Le recul est venu, malgré moi, malgré ma hâte de sentir que tout était là. Quand je repensais à l’histoire, quand je me la racontais, quand je la relisais en survol, je la reconnaissais tout entière, et je ne voyais plus que d’infimes détails à changer. Mais quand je me prenais à la lecture proprement dite, quand je m’enfonçais dans la savane du texte, je sentais un manque – comme un instrument absent, comme une schizophrénie légère qui faisait que l’histoire me parvenait comme assourdie, tenant à distance le sens intime. Il ne manquait pas grand-chose, mais tant que je ne l’aurais pas trouvé, je ne serais « nulle part ».

Nulle part n’est pas un endroit commode pour l’esprit. Durant quatre mois, j’ai tourné en rond dans ma vie. Chaque matin, je me réveillais en bloc, pénétré d’un sentiment de perte ou de malheur. Je me souvenais de l’époque où au réveil, écrasé par un chagrin qui n’avait pas encore de nom, j’hésitais une fraction de seconde sur ce qui m’arrivait, puis le souvenir me sautait au visage : « Ah oui, c’est vrai, Eva est partie. » Ici, durant quatre mois, la pointe d’acier,  c’était : «  Ah oui, mon roman ne va pas. »

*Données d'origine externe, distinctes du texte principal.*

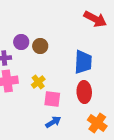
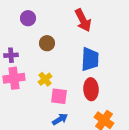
red arrow: (95, 19) -> (83, 20), moved, turned 35
purple circle: (21, 42) -> (28, 18), moved

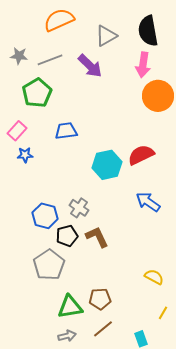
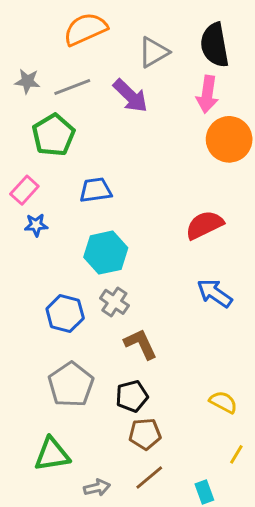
cyan hexagon: (107, 165) -> (106, 253), moved
black pentagon: (67, 236) -> (132, 396), moved
green triangle: (70, 307) -> (52, 454), moved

Une nuit de la semaine dernière, j’ai fait un rêve inattendu. J’étais à un colloque, peut-être en Angleterre, et je faisais une communication en anglais (une langue que je maîtrise mal). Dans mon rêve, je décrivais un roman que je venais d’écrire et j’expliquais son sujet, son ressort et son secret. Je découvrais tout en parlant que j’avais trouvé tous les éléments qui me manquaient et surtout, le titre, le vrai titre, le seul titre possible, celui qui répondait à toutes les questions de perspectives et de sens global. Il impliquait que je retouche certains passages, que j’en écarte d’autres, que je resserre l’ensemble, mais tout était incroyablement simple et cohérent dans mon esprit.

Ce titre était d’une telle simplicité et d’une telle justesse, de moi à moi, que je tremblais à l’idée de le perdre. Et tout en promenant sur l’auditoire onirique un regard un peu affolé, je me disais que je risquais de tout oublier en me réveillant, qu’il fallait trouver un moyen de noter au moins ce titre, ce titre révélateur, ce titre libérateur, à la lumière duquel l’achèvement du livre allait pouvoir s’accomplir. En bravant la surprise que j’allais inspirer, j’ai pris sur le pupitre devant lequel je parlais une sorte de feutre et j’ai écrit, sur la paume de ma main, ce titre salvateur.

Au réveil, j’ai regardé ma paume : elle était vierge, pas la moindre marque. Mais me souvenant des jambages que j’y avais tracés de l’autre côté du sommeil, j’ai vu les mots manquants réapparaître, et j’ai compris que j’étais sauvé.